New Generation Entropy coders
This library proposes two high speed entropy coders :
Huff0, a Huffman codec designed for modern CPU, featuring OoO (Out of Order) operations on multiple ALU (Arithmetic Logic Unit), achieving extremely fast compression and decompression speeds.
FSE is a new kind of Entropy encoder, based on ANS theory, from Jarek Duda, achieving precise compression accuracy (like Arithmetic coding) at much higher speeds.
Benchmarks are run on an Intel Core i7-5600U, with Linux Mint 64-bits. Source code is compiled using GCC 4.8.4, 64-bits mode. Test files are generated using the provided
probagen program.

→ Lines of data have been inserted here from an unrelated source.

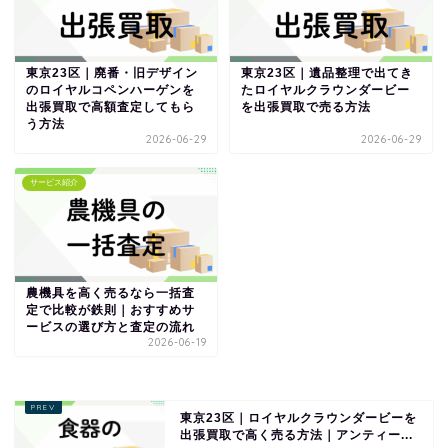
東京23区｜廃番・旧デザイン
東京23区｜遺品整理で出てき
のロイヤルコペンハーゲンを
たロイヤルクラウンダービー
出張買取で高額査定してもら
を出張買取で売る方法
う方法
2026-06-29
2026-06-29
サービス紹介
農機具を高く売るなら一括査
定で比較が鉄則｜おすすめサ
ービスの選び方と査定の流れ
2026-06-19
東京23区｜ロイヤルクラウンダービーを
出張買取で高く売る方法｜アンティー...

Benchmark breaks sample files into blocks of 32 KB.
FSE are compared to
zlibh, the huffman encoder within zlib, provided by Frederic Kayser.

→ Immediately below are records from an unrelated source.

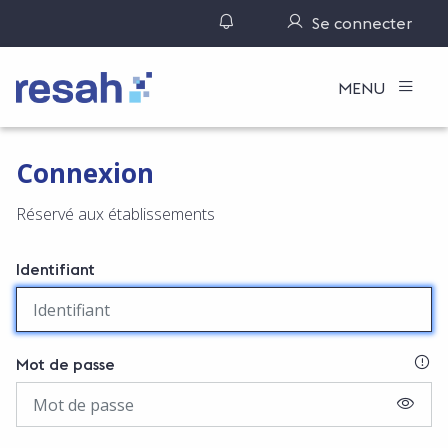
Gérer ses notifications
Se connecter
Logo Resah
MENU
Connexion
Réservé aux établissements
Identifiant
SI
Mot de passe
AFFIC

|Huff0||6.38||600 MB/s||1350 MB/s|
|FSE||8.84||325 MB/s||440 MB/s|
|zlibh||6.38||265 MB/s||300 MB/s|
|Huff0||1.90||595 MB/s||860 MB/s|
|FSE||1.91||330 MB/s||460 MB/s|
|zlibh||1.90||255 MB/s||250 MB/s|
|Huff0||1.13||525 MB/s||555 MB/s|
|FSE||1.13||325 MB/s||445 MB/s|
|zlibh||1.13||180 MB/s||210 MB/s|
By design, Huffman can't break the "1 bit per symbol" limit, hence loses efficiency on squeezed distributions, such as
Proba80. FSE is free of such limit, and its compression efficiency remains close to Shannon limit in all circumstances. However, this accuracy is not always necessary, and less compressible distributions show little difference with Huffman. On its side, Huff0 delivers in the form of a massive speed advantage.
External contributions are welcomed and encouraged. The "master" branch is only meant to host stable releases. The "dev" branch is the one where all contributions are merged. If you want to propose a patch, please commit into "dev" branch or dedicated feature branch. Direct commit to "master" are not permitted.